((

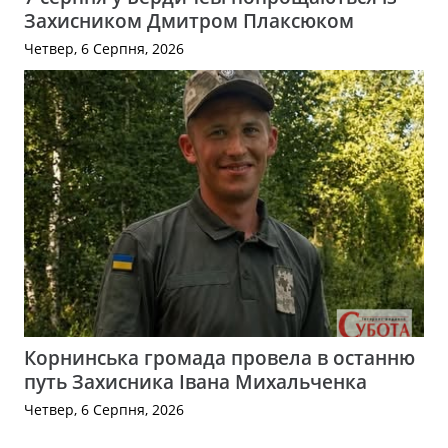
Захисником Дмитром Плаксюком
Четвер, 6 Серпня, 2026
Корнинська громада провела в останню
путь Захисника Івана Михальченка
Четвер, 6 Серпня, 2026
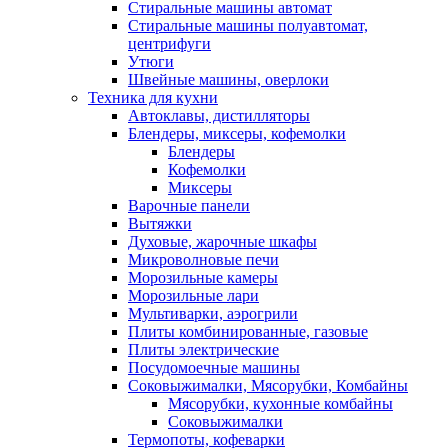
Стиральные машины автомат
Стиральные машины полуавтомат,
центрифуги
Утюги
Швейные машины, оверлоки
Техника для кухни
Автоклавы, дистилляторы
Блендеры, миксеры, кофемолки
Блендеры
Кофемолки
Миксеры
Варочные панели
Вытяжки
Духовые, жарочные шкафы
Микроволновые печи
Морозильные камеры
Морозильные лари
Мультиварки, аэрогрили
Плиты комбинированные, газовые
Плиты электрические
Посудомоечные машины
Соковыжималки, Мясорубки, Комбайны
Мясорубки, кухонные комбайны
Соковыжималки
Термопоты, кофеварки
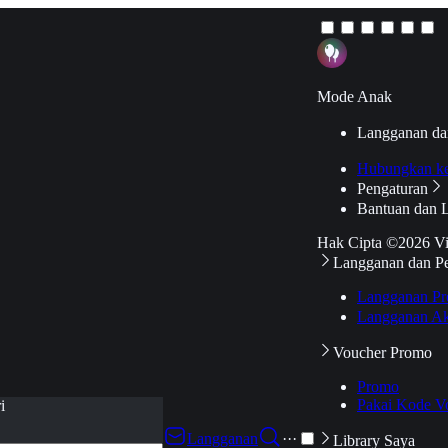
Mode Anak
Langganan da
Hubungkan k
Pengaturan
Bantuan dan 
Hak Cipta ©2026 V
Langganan dan P
Langganan Pr
Langganan Ak
Voucher Promo
Promo
Pakai Kode V
i
Langganan
···
Library Saya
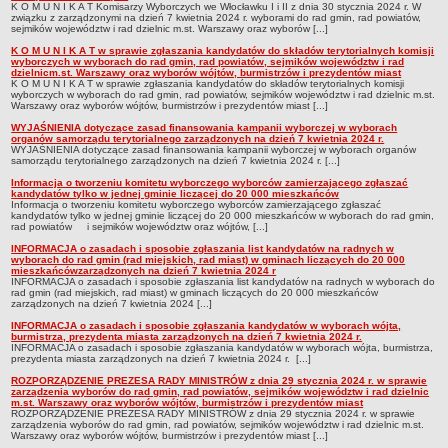
K O M U N I K A T Komisarzy Wyborczych we Włocławku I i II z dnia 30 stycznia 2024 r. W
Statut
związku z zarządzonymi na dzień 7 kwietnia 2024 r. wyborami do rad gmin, rad powiatów,
sejmików województw i rad dzielnic m.st. Warszawy oraz wyborów [...]
Uchwały
K O M U N I K A T w sprawie zgłaszania kandydatów do składów terytorialnych komisji
wyborczych w wyborach do rad gmin, rad powiatów, sejmików województw i rad
Projekty uchwał
dzielnicm.st. Warszawy oraz wyborów wójtów, burmistrzów i prezydentów miast
K O M U N I K A T w sprawie zgłaszania kandydatów do składów terytorialnych komisji
Zarządzenia
wyborczych w wyborach do rad gmin, rad powiatów, sejmików województw i rad dzielnic m.st.
Warszawy oraz wyborów wójtów, burmistrzów i prezydentów miast [...]
Protokoły
WYJAŚNIENIA dotyczące zasad finansowania kampanii wyborczej w wyborach
organów samorządu terytorialnego zarządzonych na dzień 7 kwietnia 2024 r.
Opłaty i podatki
WYJAŚNIENIA dotyczące zasad finansowania kampanii wyborczej w wyborach organów
samorządu terytorialnego zarządzonych na dzień 7 kwietnia 2024 r. [...]
Zagospodarowanie przestrzenne
Informacja o tworzeniu komitetu wyborczego wyborców zamierzającego zgłaszać
kandydatów tylko w jednej gminie liczącej do 20 000 mieszkańców
Obwieszczenia,Zawiadomienia, sprawozdania ochrony środowiska
Informacja o tworzeniu komitetu wyborczego wyborców zamierzającego zgłaszać
kandydatów tylko w jednej gminie liczącej do 20 000 mieszkańców w wyborach do rad gmin,
Decyzje o środowiskowych uwarunkowaniach
rad powiatów i sejmików województw oraz wójtów, [...]
REWITALIZACJA GMINY BONIEWO
INFORMACJA o zasadach i sposobie zgłaszania list kandydatów na radnych w
wyborach do rad gmin (rad miejskich, rad miast) w gminach liczących do 20 000
PPWOW
mieszkańcówzarządzonych na dzień 7 kwietnia 2024 r
INFORMACJA o zasadach i sposobie zgłaszania list kandydatów na radnych w wyborach do
Aktualności
rad gmin (rad miejskich, rad miast) w gminach liczących do 20 000 mieszkańców
zarządzonych na dzień 7 kwietnia 2024 [...]
konkursy
INFORMACJA o zasadach i sposobie zgłaszania kandydatów w wyborach wójta,
burmistrza, prezydenta miasta zarządzonych na dzień 7 kwietnia 2024 r.
Podręcznik PPWOW
INFORMACJA o zasadach i sposobie zgłaszania kandydatów w wyborach wójta, burmistrza,
prezydenta miasta zarządzonych na dzień 7 kwietnia 2024 r. [...]
Plan działania
ROZPORZĄDZENIE PREZESA RADY MINISTRÓW z dnia 29 stycznia 2024 r. w sprawie
Strategia Rozwiązywania Problemów Społecznych
zarządzenia wyborów do rad gmin, rad powiatów, sejmików województw i rad dzielnic
m.st. Warszawy oraz wyborów wójtów, burmistrzów i prezydentów miast
ROZPORZĄDZENIE PREZESA RADY MINISTRÓW z dnia 29 stycznia 2024 r. w sprawie
Lista osób kluczowych
zarządzenia wyborów do rad gmin, rad powiatów, sejmików województw i rad dzielnic m.st.
Warszawy oraz wyborów wójtów, burmistrzów i prezydentów miast [...]
Lista aktywności społecznych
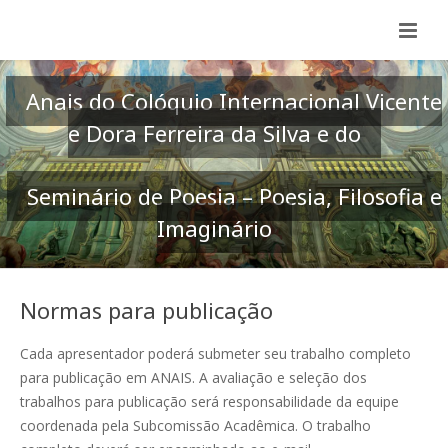
Anais do Colóquio Internacional Vicente
e Dora Ferreira da Silva e do
Seminário de Poesia – Poesia, Filosofia e
Imaginário
Normas para publicação
Cada apresentador poderá submeter seu trabalho completo
para publicação em ANAIS. A avaliação e seleção dos
trabalhos para publicação será responsabilidade da equipe
coordenada pela Subcomissão Acadêmica. O trabalho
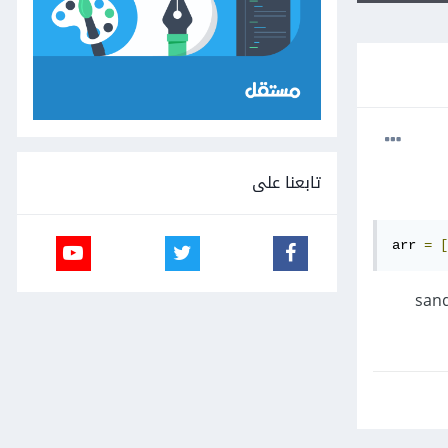
تابعنا على
arr 
=
[
دما أريد البحث عن "sa” فتظهر لي مصفوفة تحتوي على ['sandra',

))

→ TASK REQUIREMENTS:
Omit every picture, then write out the entries above exactly.

→ OUTPUT FOR THIS TASK:
Захисником Дмитром Плаксюком
Четвер, 6 Серпня, 2026
Корнинська громада провела в останню
путь Захисника Івана Михальченка
Четвер, 6 Серпня, 2026
Стиральные машины автомат
Стиральные машины полуавтомат,
центрифуги
Утюги
Швейные машины, оверлоки
Техника для кухни
Автоклавы, дистилляторы
Блендеры, миксеры, кофемолки
Блендеры
Кофемолки
Миксеры
Варочные панели
Вытяжки
Духовые, жарочные шкафы
Микроволновые печи
Морозильные камеры
Морозильные лари
Мультиварки, аэрогрили
Плиты комбинированные, газовые
Плиты электрические
Посудомоечные машины
Соковыжималки, Мясорубки, Комбайны
Мясорубки, кухонные комбайны
Соковыжималки
Термопоты, кофеварки
Mode Anak
Langganan da
Hubungkan k
Pengaturan
Bantuan dan 
Hak Cipta ©2026 V
Langganan dan P
Langganan Pr
Langganan Ak
Voucher Promo
Promo
Pakai Kode V
i
Langganan
···
Library Saya
K O M U N I K A T Komisarzy Wyborczych we Włocławku I i II z dnia 30 stycznia 2024 r. W
Statut
związku z zarządzonymi na dzień 7 kwietnia 2024 r. wyborami do rad gmin, rad powiatów,
sejmików województw i rad dzielnic m.st. Warszawy oraz wyborów [...]
Uchwały
K O M U N I K A T w sprawie zgłaszania kandydatów do składów terytorialnych komisji
wyborczych w wyborach do rad gmin, rad powiatów, sejmików województw i rad
Projekty uchwał
dzielnicm.st. Warszawy oraz wyborów wójtów, burmistrzów i prezydentów miast
K O M U N I K A T w sprawie zgłaszania kandydatów do składów terytorialnych komisji
Zarządzenia
wyborczych w wyborach do rad gmin, rad powiatów, sejmików województw i rad dzielnic m.st.
Warszawy oraz wyborów wójtów, burmistrzów i prezydentów miast [...]
Protokoły
WYJAŚNIENIA dotyczące zasad finansowania kampanii wyborczej w wyborach
organów samorządu terytorialnego zarządzonych na dzień 7 kwietnia 2024 r.
Opłaty i podatki
WYJAŚNIENIA dotyczące zasad finansowania kampanii wyborczej w wyborach organów
samorządu terytorialnego zarządzonych na dzień 7 kwietnia 2024 r. [...]
Zagospodarowanie przestrzenne
Informacja o tworzeniu komitetu wyborczego wyborców zamierzającego zgłaszać
kandydatów tylko w jednej gminie liczącej do 20 000 mieszkańców
Obwieszczenia,Zawiadomienia, sprawozdania ochrony środowiska
Informacja o tworzeniu komitetu wyborczego wyborców zamierzającego zgłaszać
kandydatów tylko w jednej gminie liczącej do 20 000 mieszkańców w wyborach do rad gmin,
Decyzje o środowiskowych uwarunkowaniach
rad powiatów i sejmików województw oraz wójtów, [...]
REWITALIZACJA GMINY BONIEWO
INFORMACJA o zasadach i sposobie zgłaszania list kandydatów na radnych w
wyborach do rad gmin (rad miejskich, rad miast) w gminach liczących do 20 000
PPWOW
mieszkańcówzarządzonych na dzień 7 kwietnia 2024 r
INFORMACJA o zasadach i sposobie zgłaszania list kandydatów na radnych w wyborach do
Aktualności
rad gmin (rad miejskich, rad miast) w gminach liczących do 20 000 mieszkańców
zarządzonych na dzień 7 kwietnia 2024 [...]
konkursy
INFORMACJA o zasadach i sposobie zgłaszania kandydatów w wyborach wójta,
burmistrza, prezydenta miasta zarządzonych na dzień 7 kwietnia 2024 r.
Podręcznik PPWOW
INFORMACJA o zasadach i sposobie zgłaszania kandydatów w wyborach wójta, burmistrza,
prezydenta miasta zarządzonych na dzień 7 kwietnia 2024 r. [...]
Plan działania
ROZPORZĄDZENIE PREZESA RADY MINISTRÓW z dnia 29 stycznia 2024 r. w sprawie
Strategia Rozwiązywania Problemów Społecznych
zarządzenia wyborów do rad gmin, rad powiatów, sejmików województw i rad dzielnic
m.st. Warszawy oraz wyborów wójtów, burmistrzów i prezydentów miast
ROZPORZĄDZENIE PREZESA RADY MINISTRÓW z dnia 29 stycznia 2024 r. w sprawie
Lista osób kluczowych
zarządzenia wyborów do rad gmin, rad powiatów, sejmików województw i rad dzielnic m.st.
Warszawy oraz wyborów wójtów, burmistrzów i prezydentów miast [...]
Lista aktywności społecznych
Anais do Colóquio Internacional Vicente
e Dora Ferreira da Silva e do
Seminário de Poesia – Poesia, Filosofia e
Imaginário
Normas para publicação
Cada apresentador poderá submeter seu trabalho completo
para publicação em ANAIS. A avaliação e seleção dos
trabalhos para publicação será responsabilidade da equipe
coordenada pela Subcomissão Acadêmica. O trabalho
تابعنا على
arr 
=
[
دما أريد البحث عن "sa” فتظهر لي مصفوفة تحتوي على ['sandra',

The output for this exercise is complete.